(Extracted material)

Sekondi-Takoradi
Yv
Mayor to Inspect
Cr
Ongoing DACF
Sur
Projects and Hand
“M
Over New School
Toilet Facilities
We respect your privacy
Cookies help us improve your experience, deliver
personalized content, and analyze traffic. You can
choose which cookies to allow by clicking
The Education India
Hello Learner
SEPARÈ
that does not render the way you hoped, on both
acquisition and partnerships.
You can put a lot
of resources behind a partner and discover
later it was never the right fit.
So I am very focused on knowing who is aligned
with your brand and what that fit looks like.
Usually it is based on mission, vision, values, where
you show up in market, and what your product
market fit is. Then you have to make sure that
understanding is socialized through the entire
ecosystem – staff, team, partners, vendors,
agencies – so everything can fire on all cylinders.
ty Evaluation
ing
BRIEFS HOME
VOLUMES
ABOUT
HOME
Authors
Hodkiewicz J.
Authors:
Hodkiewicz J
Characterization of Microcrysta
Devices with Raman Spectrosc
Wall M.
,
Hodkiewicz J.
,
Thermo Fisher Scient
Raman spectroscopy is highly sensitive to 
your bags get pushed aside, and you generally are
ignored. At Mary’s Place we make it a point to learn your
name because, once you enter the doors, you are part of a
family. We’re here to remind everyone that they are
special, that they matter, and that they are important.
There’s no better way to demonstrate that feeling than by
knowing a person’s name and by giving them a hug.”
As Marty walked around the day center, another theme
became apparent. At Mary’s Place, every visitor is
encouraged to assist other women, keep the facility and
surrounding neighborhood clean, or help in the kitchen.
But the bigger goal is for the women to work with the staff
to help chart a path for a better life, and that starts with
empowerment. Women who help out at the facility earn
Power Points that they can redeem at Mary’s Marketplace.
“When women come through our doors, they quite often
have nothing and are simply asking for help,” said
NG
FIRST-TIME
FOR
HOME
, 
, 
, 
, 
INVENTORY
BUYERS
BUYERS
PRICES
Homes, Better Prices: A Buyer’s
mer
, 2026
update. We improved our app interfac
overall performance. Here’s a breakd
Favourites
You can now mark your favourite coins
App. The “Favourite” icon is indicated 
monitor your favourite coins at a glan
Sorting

(To do) Please tally the lines above that contain "through" and report nothing but the total.

(Task result) 2